King said that they were gathered because they shared a common concern for the moral health of the country.

“Like the prophets of old, we have read the handwriting on the wall. We have seen our nation weighed in the balance of history and found wanting. We have come because we see this as a dark hour in the affairs of men,” King said.

Shattered dreams

He said that as the marchers of Mississippi, Selma and Washington who staked their lives on the American dream during the first half of the decade, could not stand by idly and watch the country be contaminated by the 18th century policies of Goldwaterism. And that they were dreamers of a dream that the dark past of inhumanity would be transformed into a brighter day of justice in the near future. As idealist, he said it was hard to let the dream go, but at the same time, it was hard to escape the delusion and betrayal. The hopes of the country had been blasted and its dreams have been shattered.

“The promise of a Great Society was shipwrecked off the coast of Asia, on the dreadful peninsula of Vietnam. The poor, Black and White, are still perishing on a lonely island of poverty in the midst of a vast ocean of material prosperity,” King said. “What happens to a dream deferred? It leads to bewildering frustration and corroding bitterness. I came to see this in a personal experience here in Chicago last summer. In all the speaking I have done in the United States before varied audiences, including some hostile Whites, the only time I have ever been booed was one night in our regular weekly mass meetings by some angry young men of our movement.”

The boos affected him negatively. At first he couldn’t understand why they would boo someone who worked so hard and made so many sacrifices of the past 12 years, he confessed. Later, it occurred to him that the boos may have come from a group of Black people overwhelmed with frustration and hostility that stemmed from unfulfilled promises of progress and freedom.

He then thought about all of the sermons and lectures he had made about his dream, the not-so-distant future of justice and equality, urging them to have faith in America and White society. He acknowledged that, with each promise their dreams soared with hope, but then crashed into an infuriating nightmare as their communities continued to be swept with oppression and poverty.

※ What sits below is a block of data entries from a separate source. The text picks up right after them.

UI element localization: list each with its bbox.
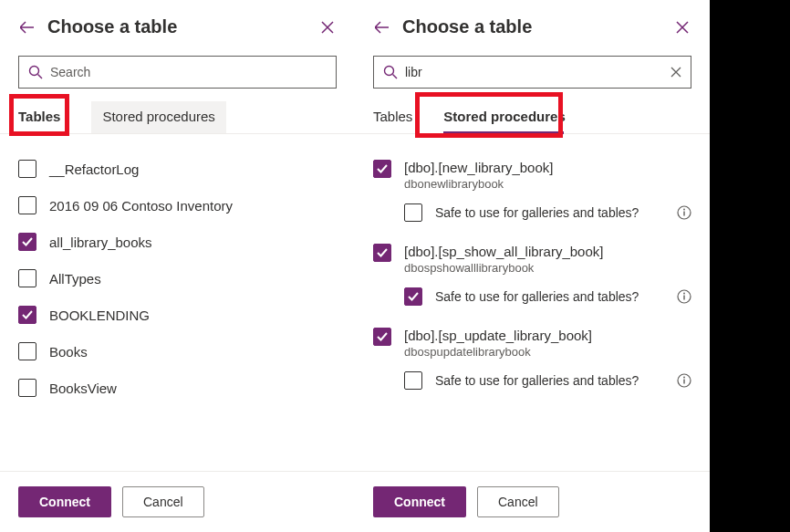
safe-option-row: Safe to use for galleries and tables?	[373, 194, 691, 235]
table-list[interactable]: __RefactorLog2016 09 06 Contoso Inventor…	[0, 134, 355, 471]
procedure-sublabel: dbonewlibrarybook	[404, 177, 553, 191]
row-label: all_library_books	[49, 235, 152, 250]
back-icon[interactable]	[18, 18, 36, 37]
info-icon[interactable]	[677, 205, 691, 220]
close-icon[interactable]	[318, 18, 337, 37]
search-box[interactable]	[18, 56, 337, 89]
procedure-block: [dbo].[sp_show_all_library_book]dbospsho…	[373, 235, 691, 318]
procedure-block: [dbo].[new_library_book]dbonewlibraryboo…	[373, 151, 691, 235]
safe-label: Safe to use for galleries and tables?	[435, 205, 670, 220]
row-checkbox[interactable]	[18, 233, 36, 251]
tab-tables[interactable]: Tables	[373, 101, 427, 133]
procedure-sublabel: dbospupdatelibrarybook	[404, 345, 592, 359]
svg-rect-10	[683, 380, 684, 384]
page-title: Choose a table	[47, 16, 318, 37]
row-label: AllTypes	[49, 271, 101, 287]
safe-checkbox[interactable]	[404, 287, 422, 306]
row-checkbox[interactable]	[18, 306, 36, 324]
header: Choose a table	[0, 0, 355, 47]
row-label: BooksView	[49, 381, 117, 396]
row-checkbox[interactable]	[18, 379, 36, 397]
row-checkbox[interactable]	[18, 269, 36, 287]
connect-button[interactable]: Connect	[18, 486, 111, 517]
procedure-row[interactable]: [dbo].[sp_update_library_book]dbospupdat…	[373, 318, 691, 362]
procedure-row[interactable]: [dbo].[sp_show_all_library_book]dbospsho…	[373, 235, 691, 278]
svg-point-1	[385, 67, 394, 76]
row-checkbox[interactable]	[373, 244, 391, 262]
row-label: Books	[49, 344, 88, 360]
row-label: 2016 09 06 Contoso Inventory	[49, 198, 233, 214]
footer: Connect Cancel	[355, 471, 710, 532]
svg-rect-4	[683, 212, 684, 216]
safe-checkbox[interactable]	[404, 371, 422, 390]
table-row[interactable]: all_library_books	[18, 224, 337, 260]
table-row[interactable]: __RefactorLog	[18, 151, 337, 187]
table-row[interactable]: AllTypes	[18, 260, 337, 297]
close-icon[interactable]	[673, 18, 691, 37]
cancel-button[interactable]: Cancel	[477, 486, 559, 517]
safe-label: Safe to use for galleries and tables?	[435, 289, 670, 304]
svg-point-6	[683, 293, 685, 295]
procedure-row[interactable]: [dbo].[new_library_book]dbonewlibraryboo…	[373, 151, 691, 194]
safe-checkbox[interactable]	[404, 203, 422, 222]
tab-stored-procedures[interactable]: Stored procedures	[91, 101, 225, 133]
procedure-sublabel: dbospshowalllibrarybook	[404, 261, 603, 275]
table-row[interactable]: Books	[18, 333, 337, 370]
safe-option-row: Safe to use for galleries and tables?	[373, 362, 691, 402]
search-input[interactable]	[405, 65, 670, 79]
row-checkbox[interactable]	[373, 328, 391, 346]
row-checkbox[interactable]	[18, 160, 36, 178]
panel-right: Choose a table Tables Stored procedures …	[355, 0, 710, 532]
safe-option-row: Safe to use for galleries and tables?	[373, 278, 691, 318]
header: Choose a table	[355, 0, 710, 47]
svg-point-3	[683, 209, 685, 211]
procedure-list[interactable]: [dbo].[new_library_book]dbonewlibraryboo…	[355, 134, 710, 471]
row-label: __RefactorLog	[49, 162, 139, 177]
cancel-button[interactable]: Cancel	[122, 486, 204, 517]
footer: Connect Cancel	[0, 471, 355, 532]
tabs: Tables Stored procedures	[0, 89, 355, 134]
procedure-block: [dbo].[sp_update_library_book]dbospupdat…	[373, 318, 691, 402]
search-icon	[383, 65, 398, 79]
svg-rect-7	[683, 296, 684, 300]
search-box[interactable]	[373, 56, 691, 89]
info-icon[interactable]	[677, 289, 691, 304]
panel-left: Choose a table Tables Stored procedures …	[0, 0, 355, 532]
page-title: Choose a table	[402, 16, 673, 37]
back-icon[interactable]	[373, 18, 391, 37]
search-icon	[28, 65, 43, 79]
procedure-label: [dbo].[sp_update_library_book]	[404, 328, 592, 343]
row-checkbox[interactable]	[373, 160, 391, 178]
procedure-label: [dbo].[new_library_book]	[404, 160, 553, 175]
svg-point-0	[30, 67, 39, 76]
row-label: BOOKLENDING	[49, 308, 150, 323]
tab-stored-procedures[interactable]: Stored procedures	[443, 101, 579, 133]
tabs: Tables Stored procedures	[355, 89, 710, 134]
search-container	[355, 47, 710, 89]
table-row[interactable]: BOOKLENDING	[18, 297, 337, 333]
row-checkbox[interactable]	[18, 342, 36, 360]
connect-button[interactable]: Connect	[373, 486, 466, 517]
info-icon[interactable]	[677, 373, 691, 388]
safe-label: Safe to use for galleries and tables?	[435, 373, 670, 388]
row-checkbox[interactable]	[18, 196, 36, 214]
table-row[interactable]: BooksView	[18, 370, 337, 406]
svg-point-9	[683, 377, 685, 379]
clear-search-icon[interactable]	[670, 67, 681, 78]
table-row[interactable]: 2016 09 06 Contoso Inventory	[18, 187, 337, 224]
procedure-label: [dbo].[sp_show_all_library_book]	[404, 244, 603, 259]
search-container	[0, 47, 355, 89]
tab-tables[interactable]: Tables	[18, 101, 75, 133]
search-input[interactable]	[50, 65, 327, 79]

There was a rising global demand for freedom and equality, King said as he criticized the disparity in government priorities, with significant funds allocated for military purposes while meager resources are directed toward addressing poverty and international development.

Bipartisan injustice

He said that Congress would rather spend money on war than foreign aid. They would rather create a very partisan anti-right bill rather than help resolve poverty. Even a small budget for rat control was met with inaction.

“And I submit to you tonight, that a Congress that proves to be more anti-negro than anti-rat needs to be dismissed,” King said.

“It seems that our legislative assemblies have adopted Nero as their patron saint and are bent on fiddling while our cities burn. Even when the people persist and in the face of great obstacles, develop indigenous leadership and self-help approaches to their problems and finally tread the forest of bureaucracy to obtain existing government funds, the corrupt political order seeks to crush even this beginning of hope.”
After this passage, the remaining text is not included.